Task:
Of the entries below, repeat exactly only those lines from the one containing "Colors : Brown" through the last line, with pictures omitted.

Stored entries:
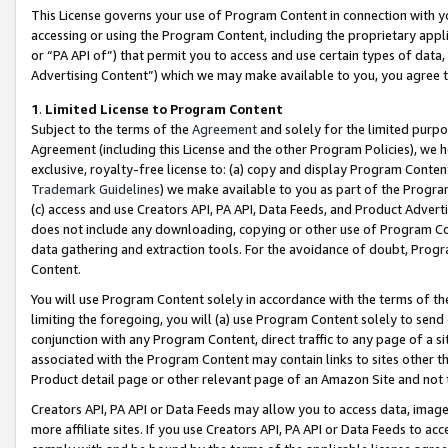
This License governs your use of Program Content in connection with yo
accessing or using the Program Content, including the proprietary appli
or “PA API of”) that permit you to access and use certain types of data
Advertising Content”) which we may make available to you, you agree t
1
.
Limited License to Program Content
Subject to the terms of the
Agreement
and solely for the limited purpo
Agreement (including this License and the other Program Policies), we 
exclusive, royalty-free license to: (a) copy and display Program Conten
Trademark Guidelines
) we make available to you as part of the Progra
(c) access and use Creators API, PA API, Data Feeds, and Product Adverti
does not include any downloading, copying or other use of Program Conte
data gathering and extraction tools. For the avoidance of doubt, Progr
Content.
You will use Program Content solely in accordance with the terms of t
limiting the foregoing, you will (a) use Program Content solely to send
conjunction with any Program Content, direct traffic to any page of a si
associated with the Program Content may contain links to sites other t
Product detail page or other relevant page of an Amazon Site and not 
Creators API, PA API or Data Feeds may allow you to access data, image
more affiliate sites. If you use Creators API, PA API or Data Feeds to ac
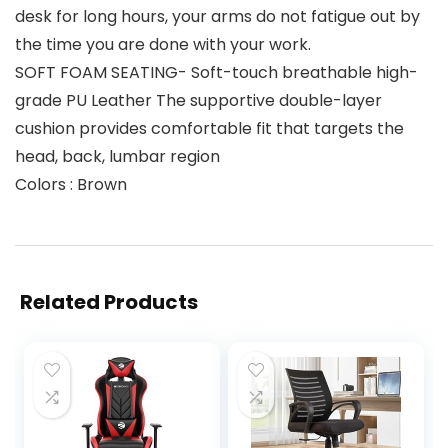
desk for long hours, your arms do not fatigue out by
the time you are done with your work.
SOFT FOAM SEATING- Soft-touch breathable high-
grade PU Leather The supportive double-layer
cushion provides comfortable fit that targets the
head, back, lumbar region
Colors : Brown
Related Products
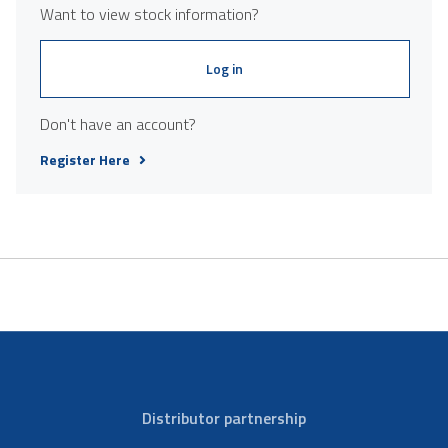
Want to view stock information?
Log in
Don't have an account?
Register Here
Distributor partnership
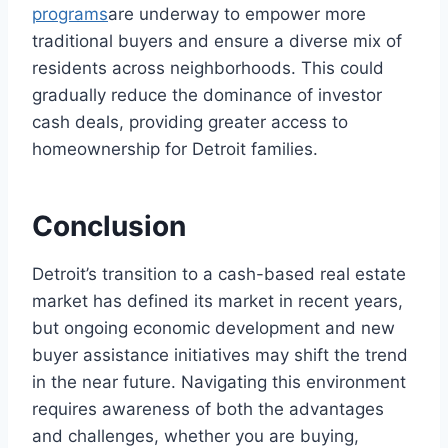
programs
are underway to empower more
traditional buyers and ensure a diverse mix of
residents across neighborhoods. This could
gradually reduce the dominance of investor
cash deals, providing greater access to
homeownership for Detroit families.
Conclusion
Detroit’s transition to a cash-based real estate
market has defined its market in recent years,
but ongoing economic development and new
buyer assistance initiatives may shift the trend
in the near future. Navigating this environment
requires awareness of both the advantages
and challenges, whether you are buying,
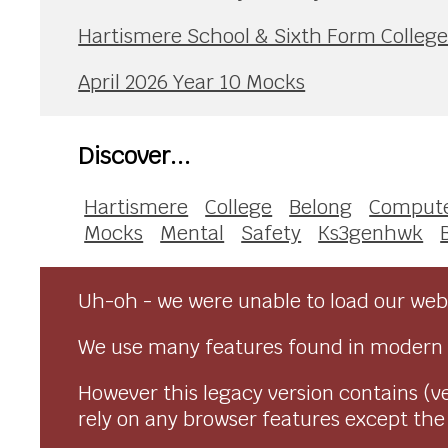
Hartismere School & Sixth Form Colleg
April 2026 Year 10 Mocks
Discover...
Hartismere
College
Belong
Compute
Mocks
Mental
Safety
Ks3genhwk
Uh-oh - we were unable to load our webs
We use many features found in modern 
However this legacy version contains (ve
rely on any browser features except the o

Exercise output:
Colors : Brown
Related Products
Want to view stock information?
Log in
Don't have an account?
Register Here
Distributor partnership
programs
are underway to empower more
traditional buyers and ensure a diverse mix of
residents across neighborhoods. This could
gradually reduce the dominance of investor
cash deals, providing greater access to
homeownership for Detroit families.
Conclusion
Detroit’s transition to a cash-based real estate
market has defined its market in recent years,
but ongoing economic development and new
buyer assistance initiatives may shift the trend
in the near future. Navigating this environment
requires awareness of both the advantages
and challenges, whether you are buying,
Hartismere School & Sixth Form Colleg
April 2026 Year 10 Mocks
Discover...
Hartismere
College
Belong
Compute
Mocks
Mental
Safety
Ks3genhwk
Uh-oh - we were unable to load our webs
We use many features found in modern 
However this legacy version contains (ve
rely on any browser features except the o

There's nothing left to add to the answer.